-- Material to process follows --

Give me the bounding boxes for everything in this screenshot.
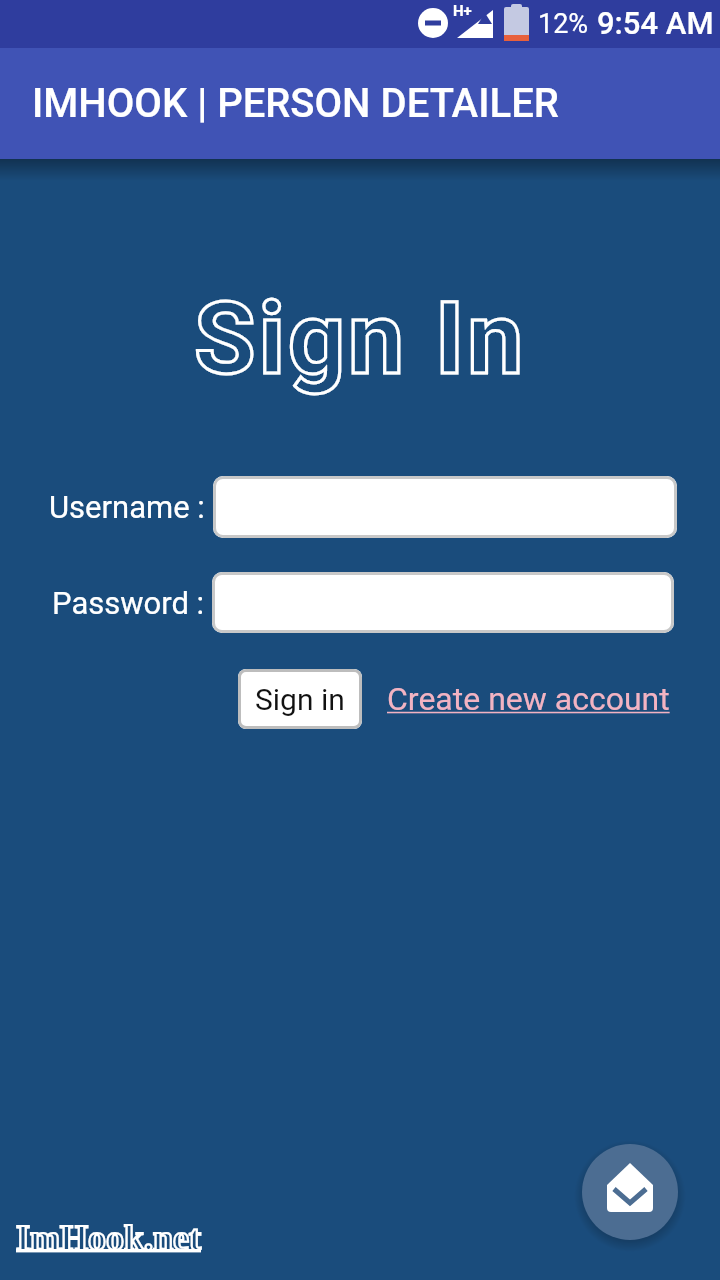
button[interactable]: Create new account [387, 669, 670, 729]
staticText: H+ [453, 2, 472, 20]
staticText: 9:54 AM [597, 5, 714, 41]
button[interactable]: ImHook.net [16, 1218, 202, 1258]
button[interactable] [213, 476, 677, 538]
staticText: Sign In [194, 280, 527, 397]
button[interactable] [212, 572, 674, 633]
staticText: 12% [538, 8, 589, 40]
staticText: Username : [49, 489, 205, 525]
button[interactable]: Sign in [238, 669, 362, 729]
staticText: Sign in [255, 682, 345, 717]
staticText: Password : [52, 585, 205, 621]
staticText: IMHOOK | PERSON DETAILER [32, 80, 559, 127]
button[interactable] [582, 1144, 678, 1240]
staticText: ImHook.net [16, 1218, 202, 1258]
staticText: Create new account [387, 680, 670, 718]
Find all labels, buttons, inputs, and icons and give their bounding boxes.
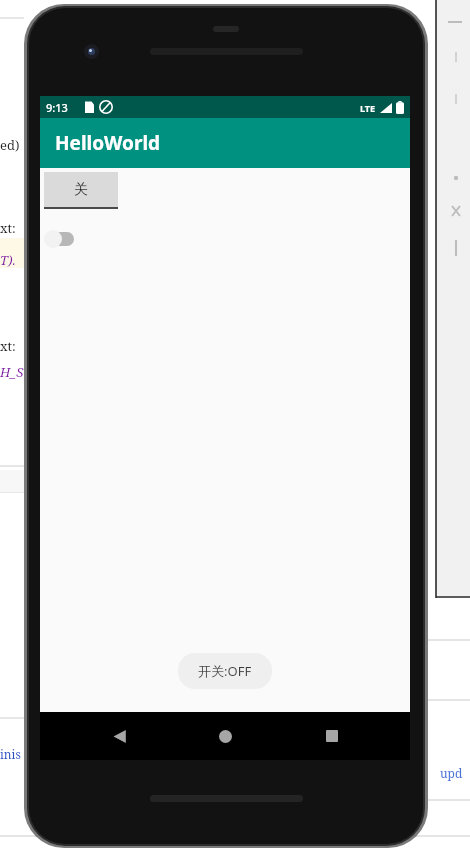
staticText: ed) <box>0 136 20 154</box>
staticText: xt: <box>0 337 16 355</box>
staticText: inis <box>0 746 21 762</box>
staticText: xt: <box>0 219 16 237</box>
staticText: upd <box>440 765 463 781</box>
button[interactable]: Toggle switch, off <box>44 226 82 252</box>
staticText: 9:13 <box>46 100 68 115</box>
button[interactable]: 关 <box>44 172 118 210</box>
staticText: T). <box>0 251 16 269</box>
button[interactable]: Recent apps <box>304 712 360 760</box>
staticText: 关 <box>74 181 88 199</box>
staticText: 开关:OFF <box>198 662 252 680</box>
button[interactable]: Home <box>197 712 253 760</box>
button[interactable]: Back <box>91 712 147 760</box>
staticText: LTE <box>360 102 376 114</box>
staticText: HelloWorld <box>55 130 161 156</box>
staticText: H_S <box>0 363 24 381</box>
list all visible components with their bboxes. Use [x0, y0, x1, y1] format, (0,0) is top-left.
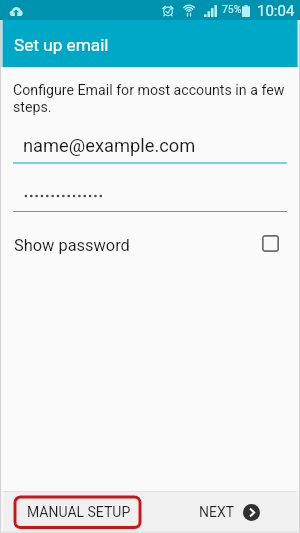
staticText: Configure Email for most accounts in a f…	[13, 82, 300, 116]
button[interactable]: MANUAL SETUP	[0, 491, 158, 533]
staticText: Show password	[14, 236, 130, 255]
button[interactable]: NEXT	[158, 491, 300, 533]
staticText: 10:04	[257, 2, 295, 20]
staticText: name@example.com	[23, 135, 196, 156]
staticText: Set up email	[14, 35, 109, 55]
staticText: NEXT	[199, 504, 235, 520]
other: Cloud upload	[9, 6, 23, 16]
staticText: 75%	[222, 3, 242, 15]
button[interactable]: Show password	[0, 229, 300, 261]
staticText: MANUAL SETUP	[27, 504, 131, 520]
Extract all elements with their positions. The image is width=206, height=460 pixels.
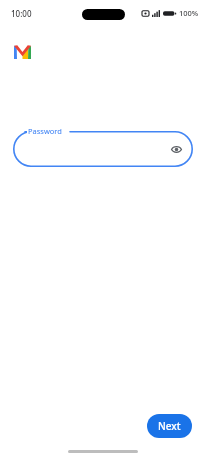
staticText: Next	[158, 419, 181, 433]
staticText: Password	[28, 126, 62, 136]
button[interactable]: Show password	[168, 141, 184, 157]
staticText: 100%	[179, 8, 199, 18]
button[interactable]: Next	[147, 414, 192, 438]
button[interactable]: Password	[13, 131, 193, 167]
staticText: 10:00	[11, 8, 32, 19]
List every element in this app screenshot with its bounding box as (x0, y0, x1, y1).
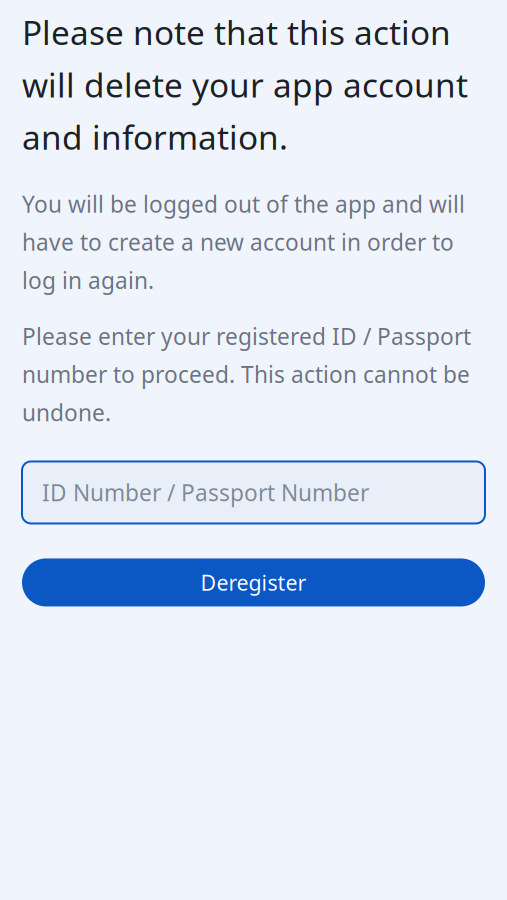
staticText: You will be logged out of the app and wi… (22, 189, 465, 295)
staticText: Deregister (200, 568, 306, 597)
button[interactable]: Deregister (22, 558, 485, 606)
staticText: Please enter your registered ID / Passpo… (22, 321, 471, 427)
button[interactable]: ID Number / Passport Number (22, 462, 485, 524)
staticText: Please note that this action will delete… (22, 10, 468, 159)
staticText: ID Number / Passport Number (42, 477, 369, 508)
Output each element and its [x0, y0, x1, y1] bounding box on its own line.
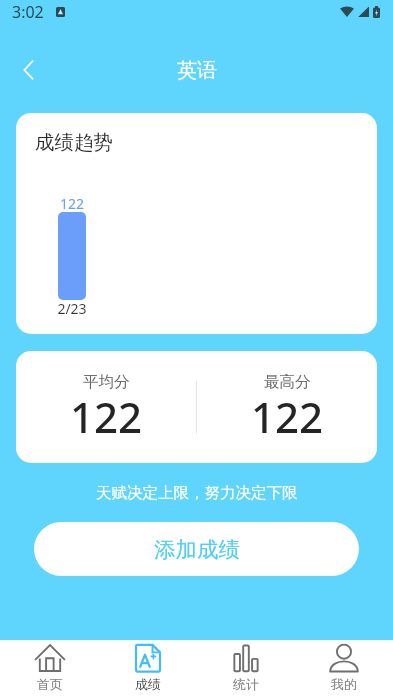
staticText: 最高分: [264, 372, 311, 392]
staticText: 成绩: [135, 676, 161, 692]
staticText: 122: [70, 388, 143, 445]
staticText: 天赋决定上限，努力决定下限: [96, 483, 298, 503]
button[interactable]: 我的: [295, 640, 393, 700]
staticText: 2/23: [38, 299, 106, 318]
staticText: 3:02: [12, 1, 44, 23]
staticText: 122: [38, 194, 106, 213]
staticText: 英语: [177, 58, 217, 83]
staticText: 首页: [37, 676, 63, 692]
button[interactable]: 添加成绩: [34, 522, 359, 576]
button[interactable]: Back: [4, 46, 52, 94]
staticText: 122: [251, 388, 324, 445]
staticText: 成绩趋势: [35, 130, 113, 155]
button[interactable]: 成绩: [99, 640, 197, 700]
staticText: 我的: [331, 676, 357, 692]
button[interactable]: 统计: [197, 640, 295, 700]
staticText: 平均分: [83, 372, 130, 392]
staticText: 统计: [233, 676, 259, 692]
button[interactable]: 首页: [0, 640, 99, 700]
staticText: 添加成绩: [154, 536, 240, 563]
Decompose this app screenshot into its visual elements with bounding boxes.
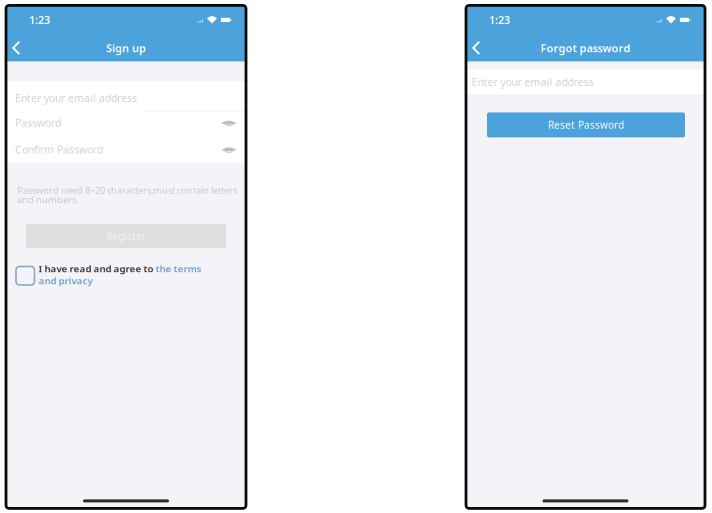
staticText: the terms <box>156 262 202 275</box>
button[interactable]: Confirm Password <box>6 136 246 163</box>
staticText: I have read and agree to <box>38 262 156 275</box>
button[interactable]: Back <box>6 36 32 60</box>
button[interactable]: Enter your email address <box>6 81 246 109</box>
staticText: Sign up <box>106 40 146 55</box>
staticText: and numbers. <box>17 193 78 206</box>
button[interactable]: Reset Password <box>487 112 685 137</box>
staticText: Register <box>106 229 146 243</box>
staticText: 1:23 <box>29 13 50 27</box>
button[interactable]: Enter your email address <box>466 69 705 94</box>
staticText: Forgot password <box>540 40 630 55</box>
staticText: Enter your email address <box>472 75 594 89</box>
staticText: Enter your email address <box>15 91 137 105</box>
staticText: Reset Password <box>548 118 624 132</box>
staticText: Password need 8~20 characters,must conta… <box>17 184 237 196</box>
staticText: Password <box>15 116 61 130</box>
button[interactable]: I have read and agree to <box>15 268 238 293</box>
button[interactable]: Back <box>466 36 492 60</box>
button[interactable]: Password <box>6 109 246 136</box>
staticText: and privacy <box>38 274 92 287</box>
staticText: Confirm Password <box>15 142 103 156</box>
staticText: 1:23 <box>489 13 510 27</box>
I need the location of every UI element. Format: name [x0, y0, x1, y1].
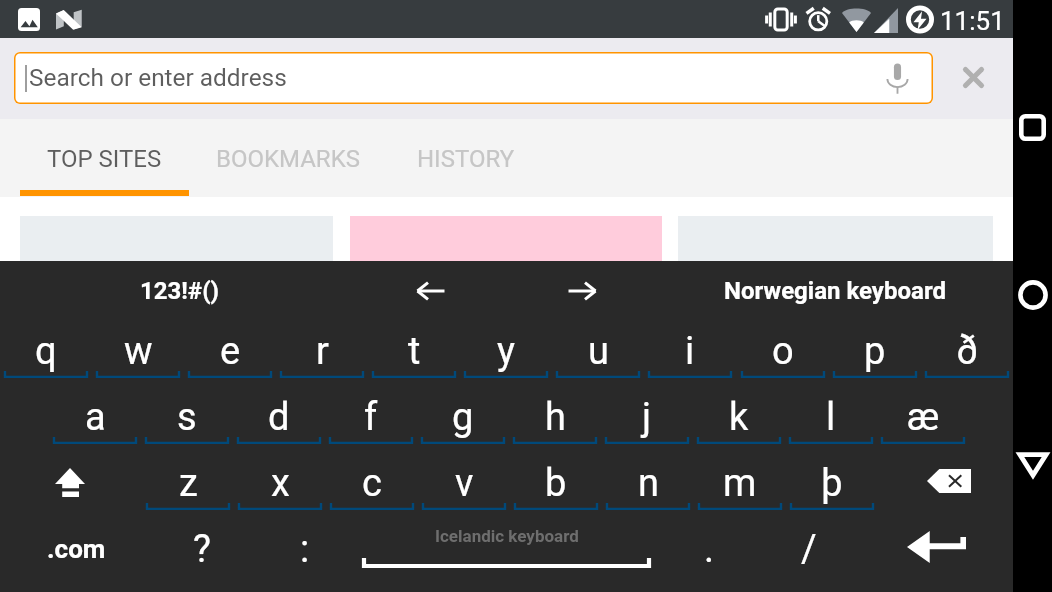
staticText: t [408, 329, 421, 374]
button[interactable]: Move cursor left [395, 261, 467, 321]
staticText: 11:51 [940, 6, 1005, 36]
button[interactable]: m [694, 453, 786, 519]
button[interactable]: y [460, 321, 552, 387]
button[interactable] [350, 216, 662, 262]
staticText: v [455, 461, 474, 506]
staticText: Search or enter address [29, 63, 287, 92]
button[interactable]: þ [786, 453, 878, 519]
button[interactable]: p [829, 321, 921, 387]
button[interactable]: o [737, 321, 829, 387]
button[interactable] [678, 216, 993, 262]
staticText: Norwegian keyboard [724, 277, 946, 305]
staticText: o [772, 329, 794, 374]
button[interactable]: b [510, 453, 602, 519]
button[interactable]: HISTORY [386, 119, 546, 197]
staticText: n [638, 461, 659, 506]
button[interactable]: Voice search [875, 56, 919, 100]
button[interactable]: Backspace [875, 453, 1013, 519]
staticText: f [364, 395, 378, 440]
button[interactable]: i [644, 321, 736, 387]
staticText: / [801, 527, 817, 572]
button[interactable]: x [234, 453, 326, 519]
staticText: e [220, 329, 241, 374]
staticText: r [316, 329, 329, 374]
button[interactable]: q [0, 321, 92, 387]
staticText: Icelandic keyboard [435, 526, 579, 546]
staticText: b [545, 461, 567, 506]
button[interactable]: Norwegian keyboard [690, 261, 980, 321]
staticText: p [864, 329, 886, 374]
staticText: w [124, 329, 153, 374]
button[interactable]: h [509, 387, 601, 453]
button[interactable]: ? [155, 519, 249, 585]
staticText: z [179, 461, 198, 506]
staticText: BOOKMARKS [216, 145, 360, 173]
staticText: m [723, 461, 757, 506]
staticText: c [362, 461, 382, 506]
staticText: i [685, 329, 695, 374]
button[interactable]: g [417, 387, 509, 453]
button[interactable]: n [602, 453, 694, 519]
staticText: l [826, 395, 836, 440]
staticText: ? [193, 527, 211, 572]
staticText: g [452, 395, 474, 440]
button[interactable]: Close [948, 52, 998, 102]
staticText: : [300, 527, 310, 572]
button[interactable] [20, 216, 333, 262]
button[interactable]: a [49, 387, 141, 453]
button[interactable]: Move cursor right [546, 261, 618, 321]
staticText: þ [821, 461, 843, 506]
staticText: TOP SITES [47, 145, 162, 173]
button[interactable]: / [765, 519, 853, 585]
button[interactable]: . [665, 519, 753, 585]
button[interactable]: w [92, 321, 184, 387]
button[interactable]: j [601, 387, 693, 453]
button[interactable]: v [418, 453, 510, 519]
button[interactable]: ð [921, 321, 1013, 387]
button[interactable]: Shift [0, 453, 138, 519]
staticText: ð [956, 329, 979, 374]
staticText: j [642, 395, 652, 440]
button[interactable]: æ [877, 387, 969, 453]
button[interactable]: s [141, 387, 233, 453]
button[interactable]: c [326, 453, 418, 519]
staticText: HISTORY [417, 145, 515, 173]
staticText: 123!#() [140, 277, 220, 305]
button[interactable]: Search or enter address [14, 52, 933, 104]
button[interactable]: z [142, 453, 234, 519]
button[interactable]: u [552, 321, 644, 387]
button[interactable]: Enter [875, 519, 1013, 585]
button[interactable]: TOP SITES [20, 119, 189, 197]
staticText: s [177, 395, 197, 440]
button[interactable]: BOOKMARKS [189, 119, 386, 197]
staticText: h [545, 395, 566, 440]
button[interactable]: e [184, 321, 276, 387]
button[interactable]: .com [20, 519, 132, 585]
staticText: x [271, 461, 290, 506]
button[interactable]: d [233, 387, 325, 453]
button[interactable]: r [276, 321, 368, 387]
button[interactable]: Recents [1013, 99, 1052, 155]
button[interactable]: t [368, 321, 460, 387]
button[interactable]: f [325, 387, 417, 453]
button[interactable]: Back [1013, 437, 1052, 492]
staticText: u [588, 329, 609, 374]
staticText: q [35, 329, 57, 374]
button[interactable]: l [785, 387, 877, 453]
staticText: y [497, 329, 515, 374]
staticText: . [704, 527, 715, 572]
staticText: d [268, 395, 290, 440]
staticText: k [729, 395, 749, 440]
button[interactable]: 123!#() [80, 261, 280, 321]
button[interactable]: : [258, 519, 352, 585]
button[interactable]: Space [355, 519, 658, 585]
button[interactable]: k [693, 387, 785, 453]
button[interactable]: Home [1013, 267, 1052, 323]
staticText: æ [907, 395, 940, 440]
staticText: .com [47, 534, 106, 564]
staticText: a [85, 395, 106, 440]
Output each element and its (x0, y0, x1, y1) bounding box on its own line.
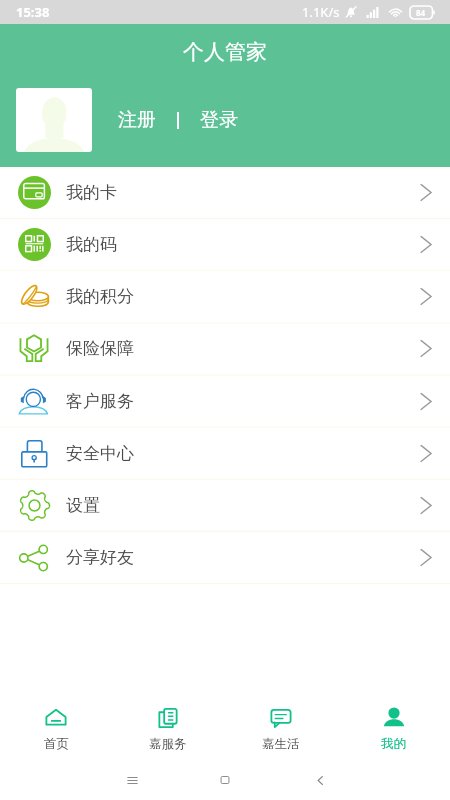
staticText: 个人管家 (183, 39, 267, 65)
staticText: 登录 (200, 108, 238, 132)
button[interactable]: Back (298, 760, 342, 800)
button[interactable]: 安全中心 (0, 428, 450, 479)
staticText: 嘉生活 (262, 736, 300, 752)
staticText: 嘉服务 (149, 736, 187, 752)
button[interactable]: 我的码 (0, 219, 450, 270)
button[interactable]: 我的卡 (0, 167, 450, 218)
staticText: 设置 (66, 495, 100, 516)
staticText: 我的 (381, 736, 406, 752)
button[interactable]: 嘉生活 (224, 698, 337, 760)
staticText: 首页 (44, 736, 69, 752)
button[interactable]: 分享好友 (0, 532, 450, 583)
staticText: 我的积分 (66, 286, 134, 307)
button[interactable]: Home (203, 760, 247, 800)
button[interactable]: 嘉服务 (112, 698, 224, 760)
staticText: 客户服务 (66, 391, 134, 412)
staticText: 分享好友 (66, 547, 134, 568)
staticText: 我的卡 (66, 182, 117, 203)
staticText: 15:38 (16, 3, 50, 21)
button[interactable]: 登录 (195, 100, 243, 140)
staticText: 我的码 (66, 234, 117, 255)
staticText: 注册 (118, 108, 156, 132)
button[interactable]: 我的 (337, 698, 450, 760)
button[interactable]: Avatar (16, 88, 92, 152)
staticText: 保险保障 (66, 338, 134, 359)
button[interactable]: 客户服务 (0, 376, 450, 427)
staticText: 84 (416, 7, 426, 18)
button[interactable]: Menu (110, 760, 154, 800)
button[interactable]: 设置 (0, 480, 450, 531)
button[interactable]: 保险保障 (0, 323, 450, 374)
staticText: 1.1K/s (302, 3, 340, 21)
button[interactable]: 首页 (0, 698, 112, 760)
button[interactable]: 注册 (113, 100, 161, 140)
staticText: 安全中心 (66, 443, 134, 464)
button[interactable]: 我的积分 (0, 271, 450, 322)
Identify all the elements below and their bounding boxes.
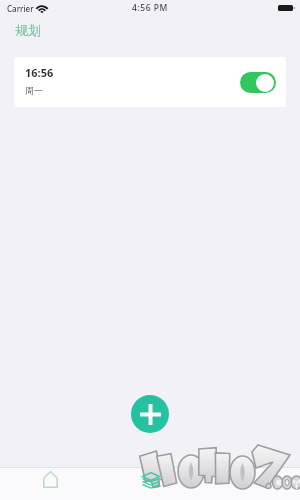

-- Material to process concluded --

- Activity
The copy should hold exactly the lines from the line containing "Output each element and its (x0, y0, x1, y1)" through the end of the data, both ends included, and no pictures.

- Result below
Output each element and its (x0, y0, x1, y1) bounding box on its own line.
staticText: 个人管家 (183, 39, 267, 65)
staticText: 登录 (200, 108, 238, 132)
button[interactable]: Back (298, 760, 342, 800)
button[interactable]: 安全中心 (0, 428, 450, 479)
staticText: 嘉生活 (262, 736, 300, 752)
staticText: 嘉服务 (149, 736, 187, 752)
button[interactable]: 我的码 (0, 219, 450, 270)
button[interactable]: 我的卡 (0, 167, 450, 218)
staticText: 设置 (66, 495, 100, 516)
staticText: 我的 (381, 736, 406, 752)
button[interactable]: 嘉生活 (224, 698, 337, 760)
staticText: 首页 (44, 736, 69, 752)
button[interactable]: 分享好友 (0, 532, 450, 583)
staticText: 我的积分 (66, 286, 134, 307)
button[interactable]: Home (203, 760, 247, 800)
button[interactable]: 嘉服务 (112, 698, 224, 760)
staticText: 客户服务 (66, 391, 134, 412)
staticText: 分享好友 (66, 547, 134, 568)
staticText: 我的卡 (66, 182, 117, 203)
staticText: 15:38 (16, 3, 50, 21)
button[interactable]: 登录 (195, 100, 243, 140)
staticText: 我的码 (66, 234, 117, 255)
staticText: 注册 (118, 108, 156, 132)
button[interactable]: 我的 (337, 698, 450, 760)
button[interactable]: Avatar (16, 88, 92, 152)
staticText: 保险保障 (66, 338, 134, 359)
button[interactable]: 客户服务 (0, 376, 450, 427)
staticText: 84 (416, 7, 426, 18)
button[interactable]: Menu (110, 760, 154, 800)
button[interactable]: 设置 (0, 480, 450, 531)
button[interactable]: 保险保障 (0, 323, 450, 374)
staticText: 1.1K/s (302, 3, 340, 21)
button[interactable]: 首页 (0, 698, 112, 760)
button[interactable]: 注册 (113, 100, 161, 140)
staticText: 安全中心 (66, 443, 134, 464)
button[interactable]: 我的积分 (0, 271, 450, 322)
Identify all the elements below and their bounding boxes.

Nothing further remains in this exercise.